HASSELT - An et Eefje s'étaient rencontrées voici deux ans environ dans une troupe de théâtre pour enfants, Harlekijn, qui joue au Centre culturel de Hasselt. Le directeur de la troupe, Pierre Coppens, se souvient.
Eefje Lambrecks faisait du théâtre depuis plus longtemps déjà. C'était une bonne comédienne, très débrouillarde. An Marchal, elle, est arrivée plus tard.
Elle a tout de suite été intégrée dans le groupe et s'est liée d'amitié avec Eefje. Les derniers moments, elles étaient tout le temps ensemble.

En août 95, quand An et Eefje sont parties en vacances à la côte, elles n'étaient pas seules. Cinq autres jeunes de la troupe Narlekijn étaient parties avec elles, au Marina park de Westende. Le soir du 22, An et Eefje avaient décidé d'aller voir, seules, le spectacle de Rasti Rostelli. On connait la suite.
Jour après jour, c'est toute la troupe qui a attendu des nouvelles des deux jeunes femmes.

Quand elles ont disparu, nous étions en train de monter Reinaart de Vos (une adaptation du Roman de Renard, Ndlr). Eefje devait y tenir le rôle de Chanteclair, le coq, et An celui d'une femme qui racontait l'histoire.
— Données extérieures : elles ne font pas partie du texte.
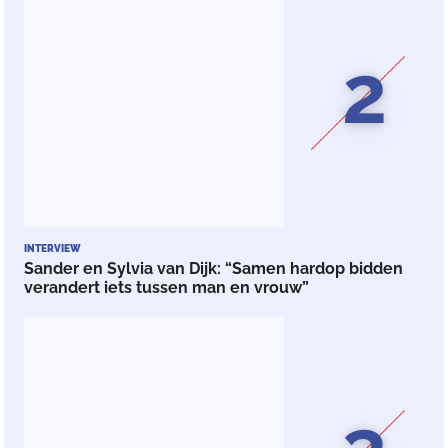
2
INTERVIEW
Sander en Sylvia van Dijk: “Samen hardop bidden
verandert iets tussen man en vrouw”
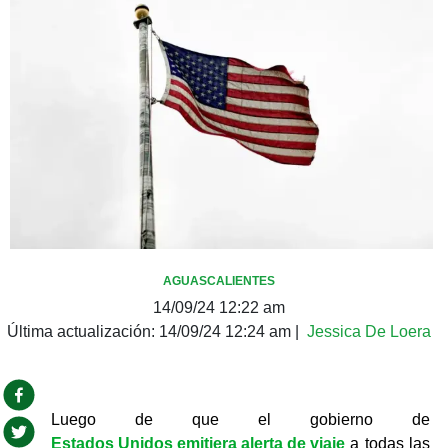
AGUASCALIENTES
14/09/24 12:22 am
Última actualización:
14/09/24 12:24 am
|
Jessica De Loera
Luego de que el gobierno de 
Estados Unidos emitiera alerta de viaje
 a todas las 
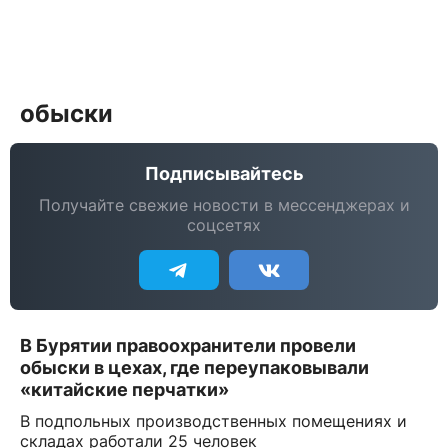
обыски
Подписывайтесь
Получайте свежие новости в мессенджерах и
соцсетях
В Бурятии правоохранители провели
обыски в цехах, где переупаковывали
«китайские перчатки»
В подпольных производственных помещениях и
складах работали 25 человек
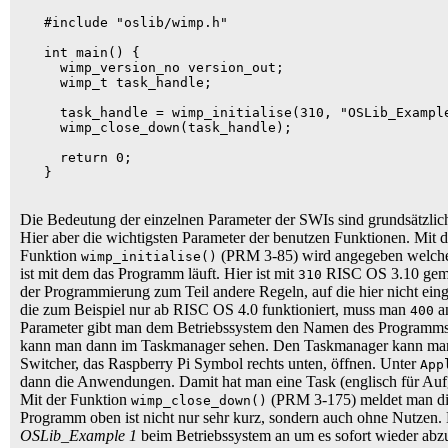
   #include "oslib/wimp.h"

   int main() {

     wimp_version_no version_out;

     wimp_t task_handle;

     task_handle = wimp_initialise(310, "OSLib_Example
     wimp_close_down(task_handle);

     return 0;

   }

Die Bedeutung der einzelnen Parameter der SWIs sind grundsätzli
Hier aber die wichtigsten Parameter der benutzen Funktionen. Mit 
Funktion
(PRM 3-85) wird angegeben welche 
wimp_initialise()
ist mit dem das Programm läuft. Hier ist mit
RISC OS 3.10 geme
310
der Programmierung zum Teil andere Regeln, auf die hier nicht ei
die zum Beispiel nur ab RISC OS 4.0 funktioniert, muss man
a
400
Parameter gibt man dem Betriebssystem den Namen des Program
kann man dann im Taskmanager sehen. Den Taskmanager kann man
Switcher, das Raspberry Pi Symbol rechts unten, öffnen. Unter
App
dann die Anwendungen. Damit hat man eine Task (englisch für Au
Mit der Funktion
(PRM 3-175) meldet man di
wimp_close_down()
Programm oben ist nicht nur sehr kurz, sondern auch ohne Nutzen
OSLib_Example 1
beim Betriebssystem an um es sofort wieder ab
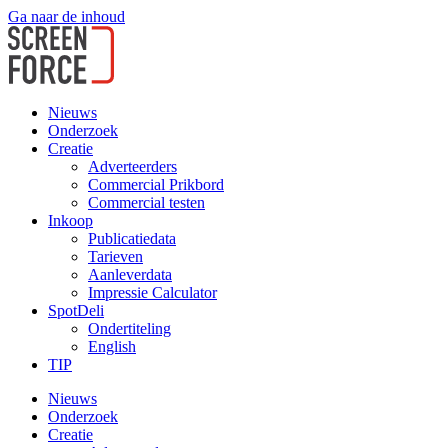
Ga naar de inhoud
Nieuws
Onderzoek
Creatie
Adverteerders
Commercial Prikbord
Commercial testen
Inkoop
Publicatiedata
Tarieven
Aanleverdata
Impressie Calculator
SpotDeli
Ondertiteling
English
TIP
Nieuws
Onderzoek
Creatie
An était assez timide mais avait fait beaucoup de progrès. Je crois qu'elle s'épanouissait vraiment dans le théâtre. La pièce a été reportée. On attendait une issue heureuse à cette étrange disparition. On ne voulait pas commencer sans elles. En mai dernier, nous avons finalement donné !e spectacle. Deux autres jeunes ont repris les rôles d'An et d'Eefje. Les parents Marchal et Lambrecks sont venus assister au spectacle.
C'était un moment d'intense émotion. Sur la brochure, nous avions également imprimé les photos des eux jeunes femmes disparues.

Mobilisation
Une quarantaine de jeunes de Hasselt, âgés de 12 à 20 ans, font partie de la troupe Harlekijn. Dès 'annonce de la disparition, tous ont participé aux recherches. C'est un groupe très soudé, qui a fait tout ce qui était possible pour aider à retrouver An et Eefje. Les jeunes ont participé aux battues, distribué des messages ou vendu des autocollants pour les parents.
Quand, le samedi soir, on a annoncé la découverte des corps de Julie et Mélissa, la troupe était en train de jouer au Centre culturel.
Des rumeurs prétendaient qu'on avait aussi retrouvé An ou Eefje. La pièce a continué, mais dans une ambiance pénible. Ensuite, on a repris espoir. Jusqu'à mardi. Nous allons tous nous réunir ce jeudi, pour décider ce que nous allons faire, notamment pour les enterrements. Nous monterons aussi sans doute une nouvelle pièce, à la mémoire d An et d'Eefje.
En attendant; je vais aller voir les parents. Ce que je ressens aujourd'hui est indescriptible.

B. F.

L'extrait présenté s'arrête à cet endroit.